Networking, while more open, is not trivial either. Ethernet-based fabrics must still solve for congestion and incast under AI training loads. Arista and Broadcom are investing in features to address this, but few operators have the same level of battle-tested playbooks for 800G RoCE fabrics that hyperscalers have developed internally. Expect an iterative learning curve as early adopters push multi-thousand-GPU clusters over these open fabrics.
Mid-Term Outlook: Where the Non-Nvidia AI Stack Is Heading
Looking through the next few product and datacenter planning cycles, the SC25 systems should be seen as first-wave, production-grade entries rather than end states. In the coming planning horizons, expect more ODMs to follow MiTAC’s lead with liquid-cooled MI355X and successor designs, including variants tuned for different rack depths, front-to-back airflow compatibility, and mixed accelerator configurations. As early pilot clusters complete their first rounds of training workloads, real perf/W and TCO data will start to circulate, sharpening the economic comparison with Nvidia-based stacks.

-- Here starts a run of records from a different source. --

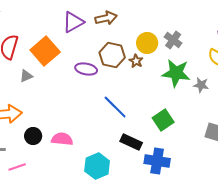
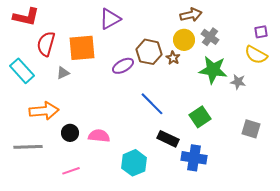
brown arrow: (106, 18) -> (191, 15), moved
orange square: (45, 51) -> (82, 48), turned 36
purple ellipse: (86, 69) -> (123, 66), turned -40
pink line: (17, 167) -> (71, 171), moved

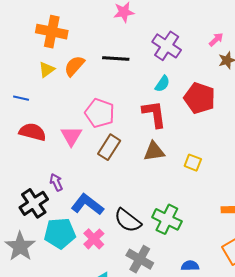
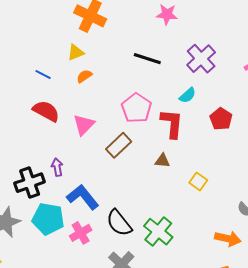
orange semicircle: (74, 66) -> (84, 76), moved, size x0.7
red pentagon: (200, 98) -> (221, 119), size x0.7
pink pentagon: (100, 113) -> (136, 108), moved
brown triangle: (154, 151) -> (162, 161), size x0.7

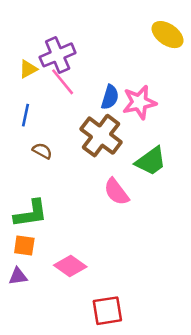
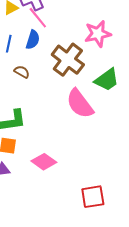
blue semicircle: (110, 97) -> (33, 40), moved
pink semicircle: (116, 192) -> (80, 104), size x1.4
red square: (107, 311) -> (93, 197), moved

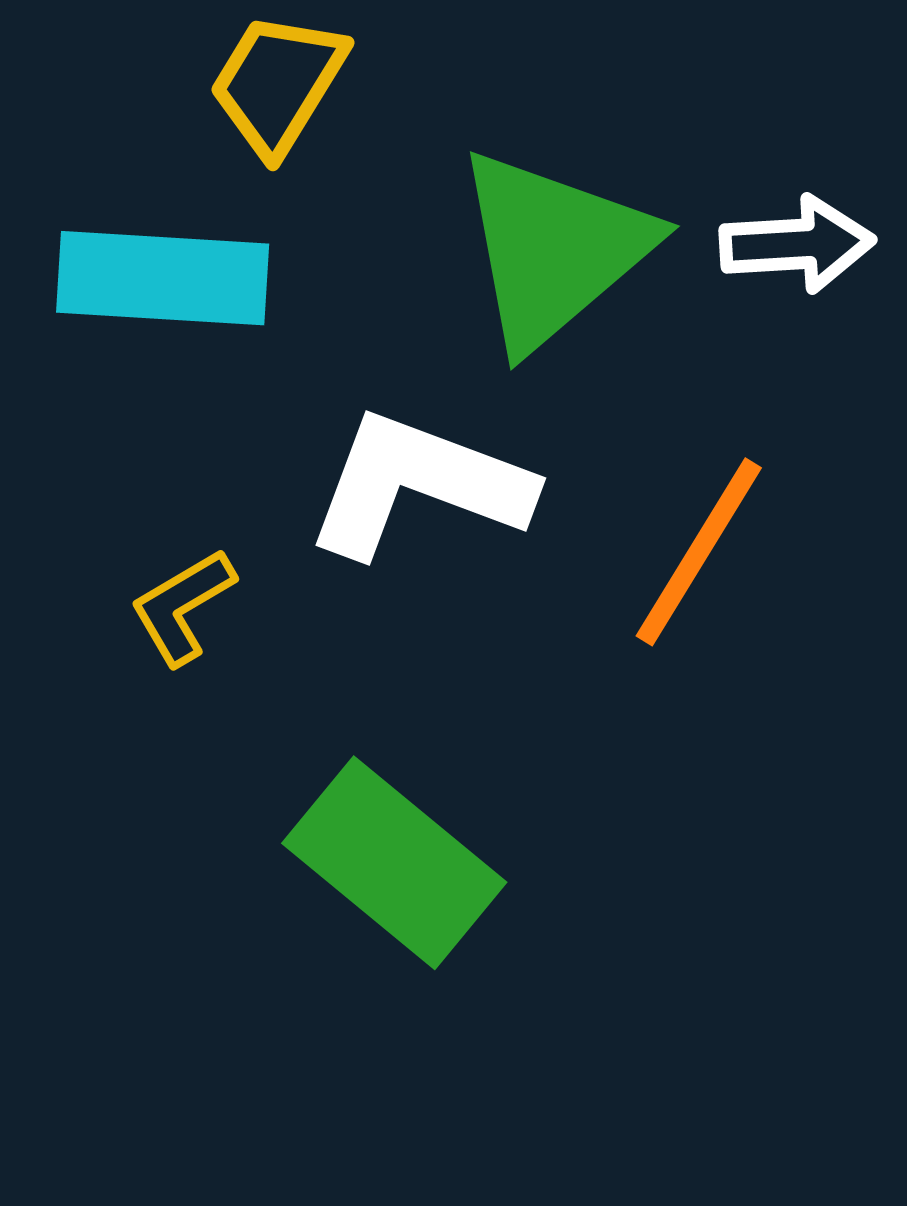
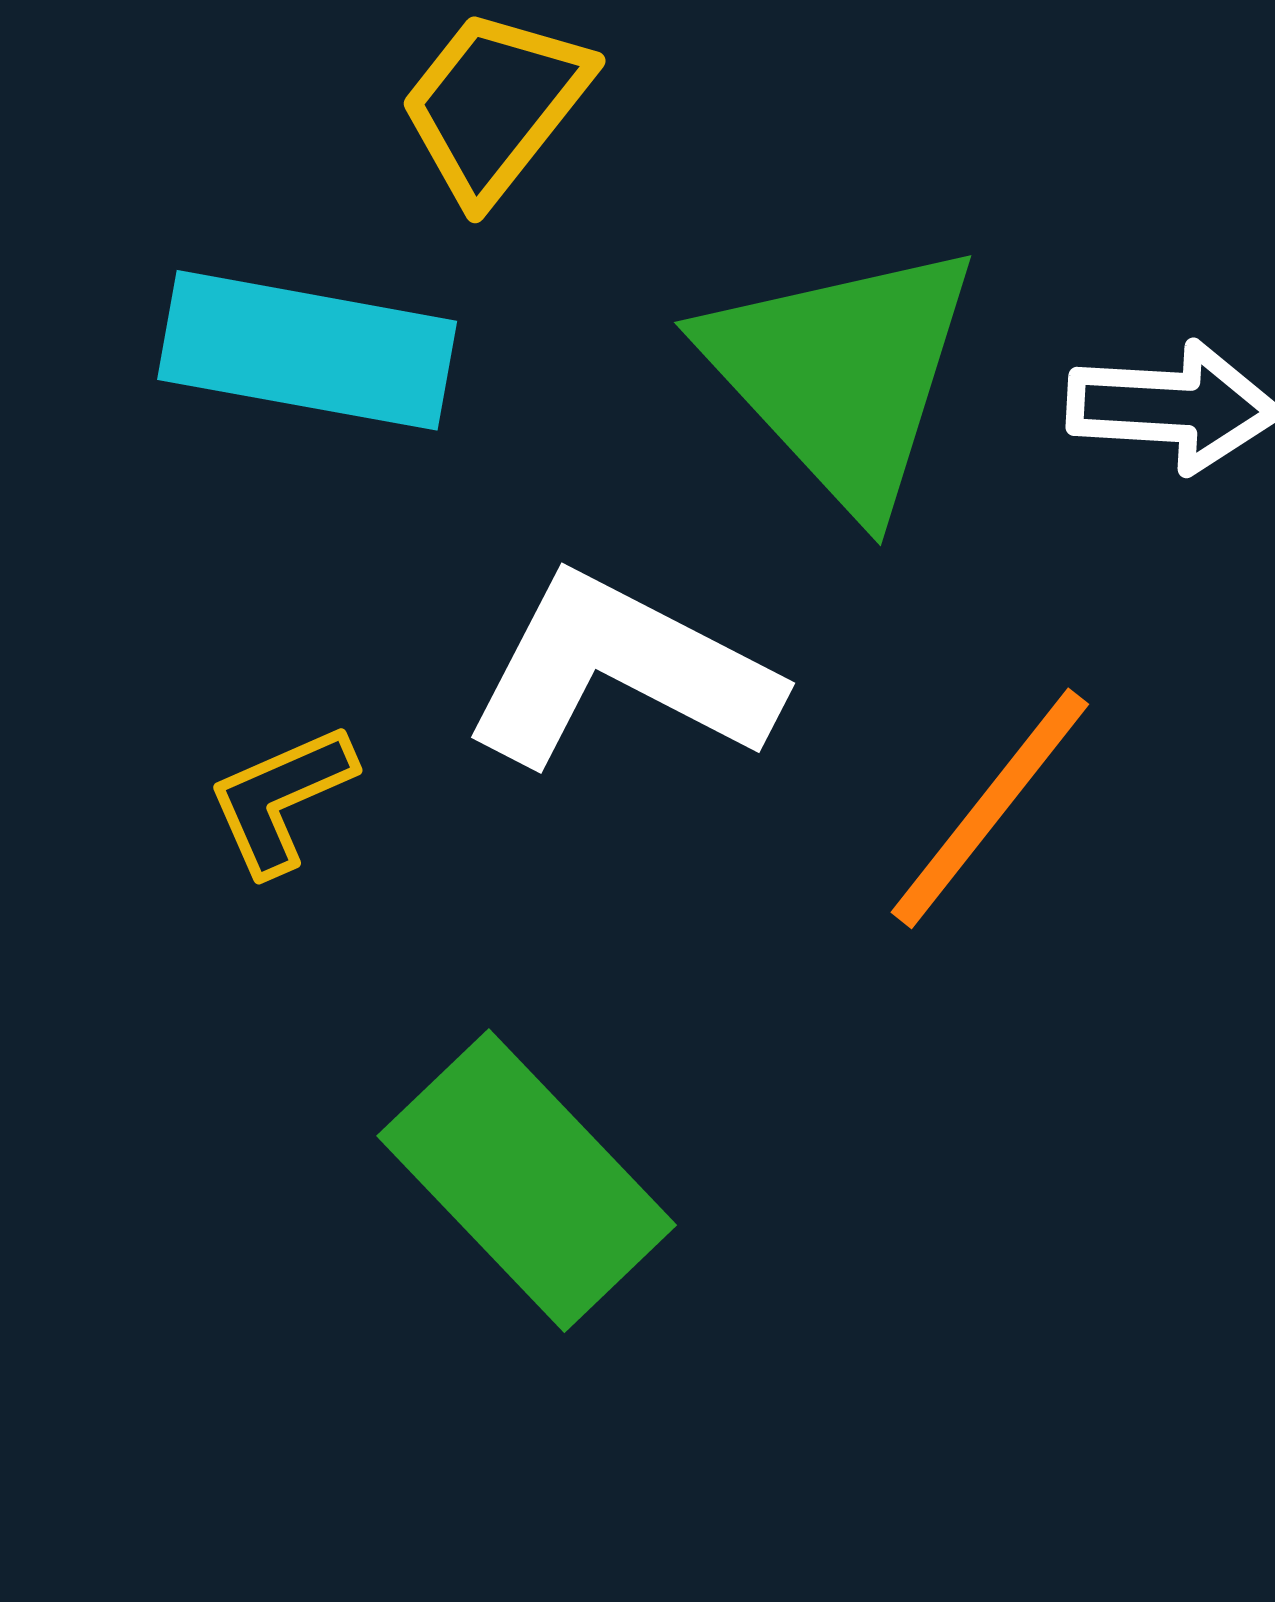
green triangle: (554, 249) -> (842, 375), turned -39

As these deployments mature and second-wave hardware ships, software will be the main swing factor. If ROCm, framework backends, and ecosystem tools continue their current trajectory, most mainstream LLM, recommendation, and vision workloads should be portable with modest engineering effort. That in turn will let procurement teams treat AMD Instinct and Nvidia accelerators more as interchangeable options for many classes of jobs, constrained more by price, availability, and power envelopes than by outright compatibility.

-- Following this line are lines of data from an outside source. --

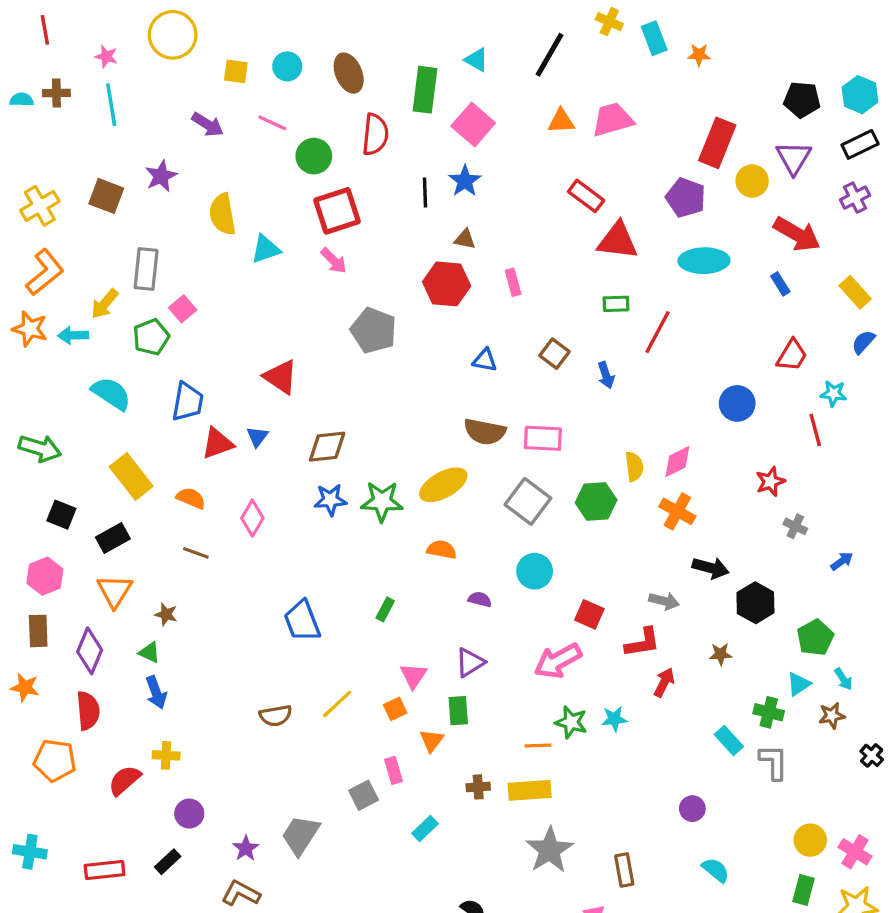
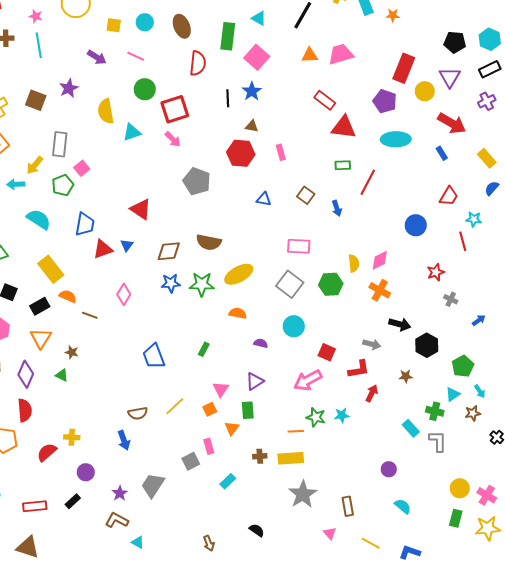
green circle: (314, 156) -> (145, 89), moved
brown semicircle: (485, 432) -> (209, 242), moved
orange semicircle: (191, 498) -> (68, 296), moved
blue arrow: (156, 692) -> (124, 440), moved

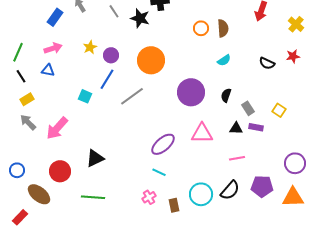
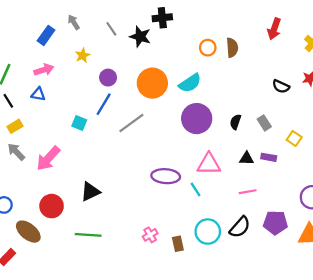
yellow star: (90, 47) -> (83, 55), moved
cyan semicircle: (224, 60) -> (190, 83), moved, size x1.5
gray rectangle: (248, 108) -> (264, 123), moved
purple ellipse: (163, 144) -> (166, 176), turned 45
cyan line: (159, 172) -> (196, 189), moved, turned 32

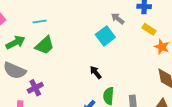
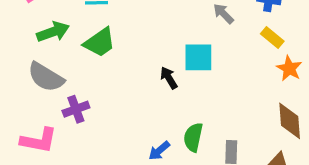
cyan square: (105, 36) -> (198, 57), moved, turned 30
black arrow: (96, 72) -> (169, 78), moved

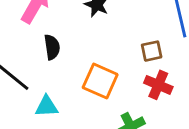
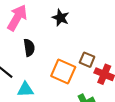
brown square: (152, 51) -> (87, 60), moved, turned 35

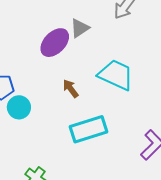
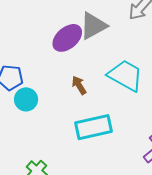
gray triangle: (80, 28) -> (93, 26), size x1.4

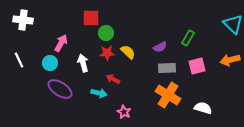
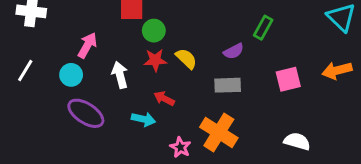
green rectangle: (188, 38) -> (263, 28), moved
white line: (19, 60) -> (25, 70), turned 56
gray rectangle: (167, 68) -> (228, 85), moved
orange cross: (168, 95) -> (219, 132), moved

Beyond the first cycles of adoption, as comparative trials and case studies accumulate, enterprises are likely to move from opportunistic diversification (“take AMD where Nvidia is unavailable”) to deliberate portfolio strategies. A plausible outcome is that a meaningful minority share of new AI training capacity—especially outside the largest hyperscalers—lands on AMD-centric racks, with Ampere-class Arm servers and Ethernet fabrics filling in the control and networking layers. In that scenario, accelerators themselves become somewhat more commoditized, and differentiation shifts toward system-level design: liquid-cooling integration, rack-scale power delivery, and tightly tuned software stacks.

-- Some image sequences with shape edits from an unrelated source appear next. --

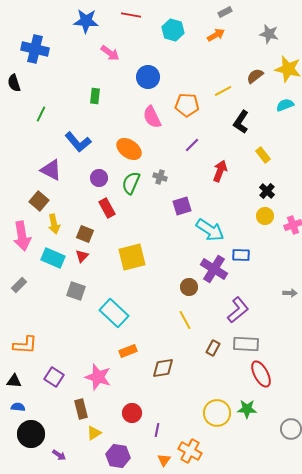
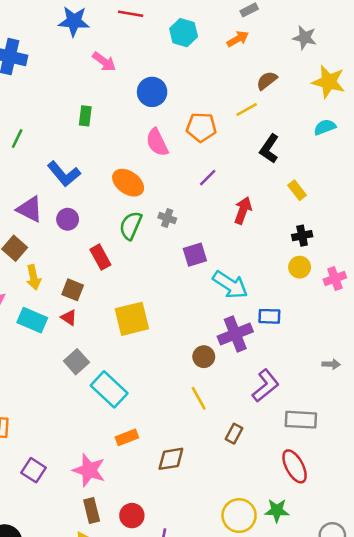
brown semicircle: (255, 76) -> (267, 81), moved
purple circle: (99, 178) -> (68, 219), moved
black cross: (267, 191) -> (302, 236), turned 35
red triangle: (82, 256) -> (69, 318), turned -40
purple cross: (214, 269) -> (235, 334), turned 36
gray square: (76, 291) -> (76, 362), moved, turned 30
gray rectangle: (246, 344) -> (301, 420), moved
brown rectangle: (81, 409) -> (92, 511), moved

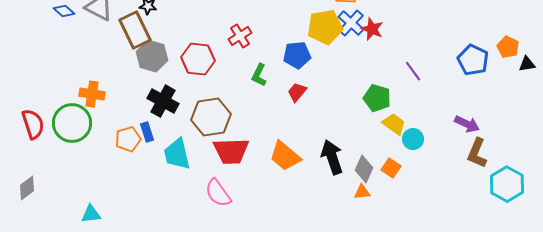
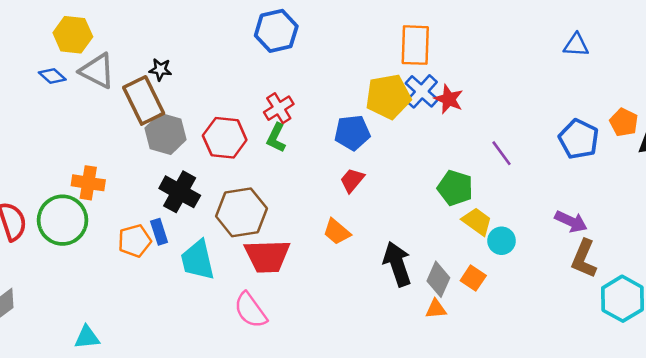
green L-shape: (259, 75) -> (276, 138), moved
orange trapezoid: (285, 156) -> (337, 232), moved, size x0.7

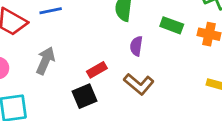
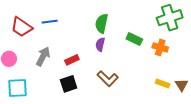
purple semicircle: (136, 46) -> (100, 44), moved
red rectangle: (97, 70) -> (72, 60), moved

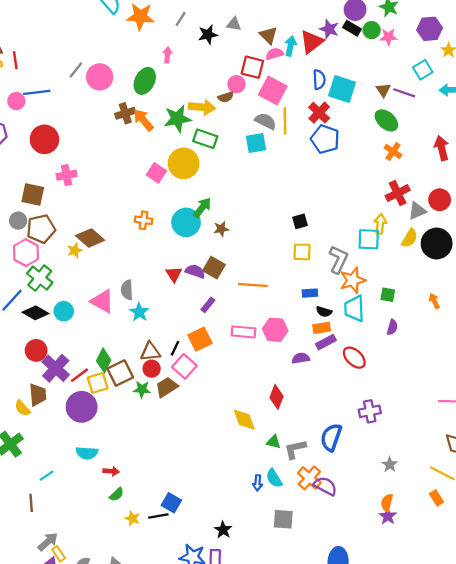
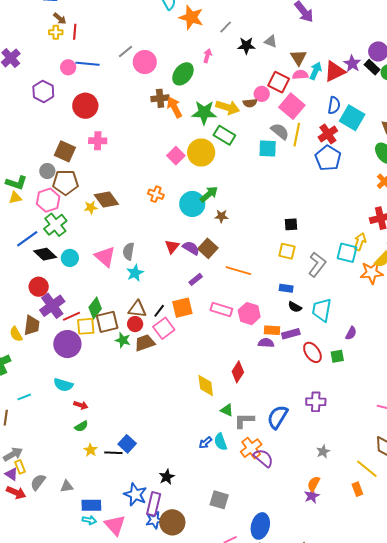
orange star: (353, 280) -> (372, 273), moved
green square: (388, 295) -> (337, 356), moved, turned -32
orange rectangle: (322, 328) -> (272, 330), moved
blue arrow: (258, 483) -> (205, 443), turned 32
gray square: (283, 519) -> (219, 500), moved

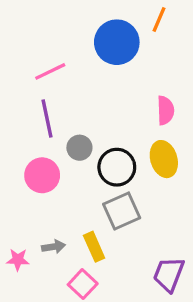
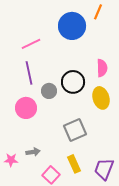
black circle: (117, 167) -> (73, 82), moved
yellow rectangle: (94, 247) -> (74, 164), moved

The forecast is not that Nvidia’s dominance disappears, but that the practical ceiling on non-Nvidia infrastructure rises sharply. SC25 showed that enterprises and Tier-2 clouds no longer have to choose between waiting in line for Nvidia or renting capacity from hyperscalers on hyperscaler terms. Over the mid term, provided AMD, Ampere, and Arista sustain their current investment pace and supply chains remain stable, the alternative stack is likely to entrench itself as a durable second pillar of the AI infrastructure market—large enough to matter, open enough to shape pricing and innovation, and mature enough to carry production workloads at scale.